YOUR OBJECTIVE ▸
Write out each record in full and exactly as given. Skip any pictures.

[Data extracted from a collection]
[Start of Attachment]

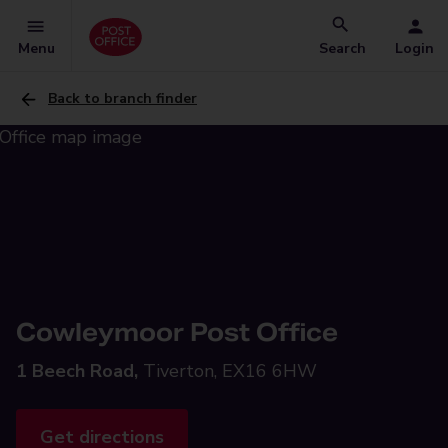
Menu
Search
Login
Back to branch finder
Cowleymoor Post Office
1 Beech Road,
Tiverton, EX16 6HW
Get directions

[End of Attachment]

EXERCISE ANSWER ▸
Menu
Search
Login
Back to branch finder
Cowleymoor Post Office
1 Beech Road,
Tiverton, EX16 6HW
Get directions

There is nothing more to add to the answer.